(INPUT FOR THIS TASK Opens)
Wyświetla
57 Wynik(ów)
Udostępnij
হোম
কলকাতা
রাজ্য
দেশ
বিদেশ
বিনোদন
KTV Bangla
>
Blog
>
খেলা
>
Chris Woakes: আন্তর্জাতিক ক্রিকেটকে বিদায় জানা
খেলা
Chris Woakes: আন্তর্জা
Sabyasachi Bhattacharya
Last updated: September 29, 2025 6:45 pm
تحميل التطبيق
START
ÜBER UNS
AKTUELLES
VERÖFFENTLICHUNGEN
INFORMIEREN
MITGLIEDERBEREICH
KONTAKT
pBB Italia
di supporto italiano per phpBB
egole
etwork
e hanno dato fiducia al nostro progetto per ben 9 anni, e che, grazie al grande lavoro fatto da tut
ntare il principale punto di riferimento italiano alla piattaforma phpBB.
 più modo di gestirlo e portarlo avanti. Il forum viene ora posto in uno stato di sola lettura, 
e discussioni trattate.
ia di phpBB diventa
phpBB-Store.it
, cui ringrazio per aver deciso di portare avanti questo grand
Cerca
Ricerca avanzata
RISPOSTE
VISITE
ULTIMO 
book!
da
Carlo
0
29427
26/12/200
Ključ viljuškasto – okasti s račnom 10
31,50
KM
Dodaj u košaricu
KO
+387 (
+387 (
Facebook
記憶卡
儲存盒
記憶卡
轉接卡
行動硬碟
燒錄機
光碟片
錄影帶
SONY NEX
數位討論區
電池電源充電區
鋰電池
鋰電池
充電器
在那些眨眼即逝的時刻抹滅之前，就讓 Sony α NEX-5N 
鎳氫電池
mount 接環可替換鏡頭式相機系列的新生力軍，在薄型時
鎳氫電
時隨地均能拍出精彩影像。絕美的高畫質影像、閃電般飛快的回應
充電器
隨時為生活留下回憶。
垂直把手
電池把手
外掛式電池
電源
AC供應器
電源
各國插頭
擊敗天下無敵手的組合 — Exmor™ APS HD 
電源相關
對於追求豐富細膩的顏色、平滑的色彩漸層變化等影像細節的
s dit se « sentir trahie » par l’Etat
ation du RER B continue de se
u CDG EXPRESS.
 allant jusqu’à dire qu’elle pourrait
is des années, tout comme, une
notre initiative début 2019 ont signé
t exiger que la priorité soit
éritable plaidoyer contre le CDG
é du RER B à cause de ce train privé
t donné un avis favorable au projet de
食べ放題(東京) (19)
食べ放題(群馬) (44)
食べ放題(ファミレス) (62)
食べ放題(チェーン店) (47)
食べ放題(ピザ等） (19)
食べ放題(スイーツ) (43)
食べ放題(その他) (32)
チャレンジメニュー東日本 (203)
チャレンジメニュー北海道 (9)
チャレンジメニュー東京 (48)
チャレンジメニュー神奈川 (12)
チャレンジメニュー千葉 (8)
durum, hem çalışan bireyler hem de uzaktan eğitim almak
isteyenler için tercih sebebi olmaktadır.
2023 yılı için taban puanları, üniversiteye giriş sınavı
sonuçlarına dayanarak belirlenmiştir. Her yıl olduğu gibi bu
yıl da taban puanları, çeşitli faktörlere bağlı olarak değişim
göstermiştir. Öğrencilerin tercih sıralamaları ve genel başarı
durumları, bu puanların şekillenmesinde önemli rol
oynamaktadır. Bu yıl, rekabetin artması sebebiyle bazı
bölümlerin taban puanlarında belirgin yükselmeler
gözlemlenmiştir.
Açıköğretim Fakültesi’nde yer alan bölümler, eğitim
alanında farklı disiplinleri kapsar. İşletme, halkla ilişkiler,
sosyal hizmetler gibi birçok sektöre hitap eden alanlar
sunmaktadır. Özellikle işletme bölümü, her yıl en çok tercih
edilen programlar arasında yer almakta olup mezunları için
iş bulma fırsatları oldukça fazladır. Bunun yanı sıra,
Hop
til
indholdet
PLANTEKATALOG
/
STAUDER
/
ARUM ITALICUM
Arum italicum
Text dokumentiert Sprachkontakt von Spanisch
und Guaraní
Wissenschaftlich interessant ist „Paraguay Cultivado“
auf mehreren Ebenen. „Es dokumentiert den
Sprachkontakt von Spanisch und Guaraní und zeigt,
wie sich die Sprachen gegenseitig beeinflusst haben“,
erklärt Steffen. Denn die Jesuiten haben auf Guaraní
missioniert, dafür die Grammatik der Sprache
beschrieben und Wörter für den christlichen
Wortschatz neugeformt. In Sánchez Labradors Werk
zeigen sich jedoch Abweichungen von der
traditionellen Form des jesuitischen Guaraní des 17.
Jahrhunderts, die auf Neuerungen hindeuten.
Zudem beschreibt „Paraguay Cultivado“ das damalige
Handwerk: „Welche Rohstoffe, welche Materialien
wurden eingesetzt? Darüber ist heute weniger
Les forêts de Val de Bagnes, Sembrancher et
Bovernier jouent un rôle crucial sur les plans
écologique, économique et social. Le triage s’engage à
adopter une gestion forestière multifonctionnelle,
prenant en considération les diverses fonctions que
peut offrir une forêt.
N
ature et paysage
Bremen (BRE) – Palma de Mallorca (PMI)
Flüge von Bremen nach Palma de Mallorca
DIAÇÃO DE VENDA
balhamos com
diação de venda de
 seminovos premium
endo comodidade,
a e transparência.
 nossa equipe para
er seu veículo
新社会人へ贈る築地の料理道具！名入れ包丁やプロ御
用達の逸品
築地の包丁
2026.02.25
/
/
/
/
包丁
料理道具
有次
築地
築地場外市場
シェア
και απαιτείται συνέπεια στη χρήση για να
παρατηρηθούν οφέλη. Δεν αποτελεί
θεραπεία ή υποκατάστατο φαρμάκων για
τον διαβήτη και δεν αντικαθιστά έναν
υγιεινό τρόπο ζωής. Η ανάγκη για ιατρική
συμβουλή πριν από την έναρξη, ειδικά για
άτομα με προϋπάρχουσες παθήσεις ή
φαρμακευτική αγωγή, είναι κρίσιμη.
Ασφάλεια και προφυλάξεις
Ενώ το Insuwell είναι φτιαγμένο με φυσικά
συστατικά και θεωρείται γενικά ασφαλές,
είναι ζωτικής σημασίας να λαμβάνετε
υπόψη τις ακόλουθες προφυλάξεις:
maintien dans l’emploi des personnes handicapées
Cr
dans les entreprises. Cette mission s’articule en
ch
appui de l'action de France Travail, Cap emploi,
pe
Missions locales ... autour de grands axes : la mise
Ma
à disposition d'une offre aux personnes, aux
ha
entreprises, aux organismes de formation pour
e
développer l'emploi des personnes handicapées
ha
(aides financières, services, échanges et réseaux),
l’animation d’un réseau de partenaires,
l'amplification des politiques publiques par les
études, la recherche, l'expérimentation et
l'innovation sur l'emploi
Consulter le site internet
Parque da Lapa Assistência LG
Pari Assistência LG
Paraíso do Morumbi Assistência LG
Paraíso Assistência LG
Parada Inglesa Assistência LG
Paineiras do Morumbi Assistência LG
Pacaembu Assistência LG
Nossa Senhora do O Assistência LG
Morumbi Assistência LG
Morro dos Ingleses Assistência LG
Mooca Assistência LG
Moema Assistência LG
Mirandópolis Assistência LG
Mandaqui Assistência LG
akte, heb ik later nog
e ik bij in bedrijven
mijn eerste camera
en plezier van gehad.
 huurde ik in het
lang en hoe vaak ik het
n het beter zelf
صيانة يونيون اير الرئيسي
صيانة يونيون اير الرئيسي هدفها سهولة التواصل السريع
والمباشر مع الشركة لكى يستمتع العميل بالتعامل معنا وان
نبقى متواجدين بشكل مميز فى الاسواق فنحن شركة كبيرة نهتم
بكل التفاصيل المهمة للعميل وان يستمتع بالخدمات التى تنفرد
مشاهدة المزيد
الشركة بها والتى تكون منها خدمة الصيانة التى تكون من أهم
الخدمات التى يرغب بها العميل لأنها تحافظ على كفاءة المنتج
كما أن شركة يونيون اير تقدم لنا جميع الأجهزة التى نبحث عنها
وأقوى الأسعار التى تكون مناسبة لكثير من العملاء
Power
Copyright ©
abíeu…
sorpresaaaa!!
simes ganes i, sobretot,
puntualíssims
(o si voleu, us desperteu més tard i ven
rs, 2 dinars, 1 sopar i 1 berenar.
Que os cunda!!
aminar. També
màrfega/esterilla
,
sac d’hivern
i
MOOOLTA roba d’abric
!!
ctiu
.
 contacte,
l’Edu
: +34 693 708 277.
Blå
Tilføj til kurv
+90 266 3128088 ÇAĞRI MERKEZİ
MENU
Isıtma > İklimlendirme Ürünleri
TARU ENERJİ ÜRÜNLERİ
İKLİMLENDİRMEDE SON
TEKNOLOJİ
(INPUT FOR THIS TASK Closes)
▶ PROBLEM DETAILS: Once the lines holding the word "handicapées" in the material above are counted, report that number by itself.

▶ EXERCISE SOLUTION: 2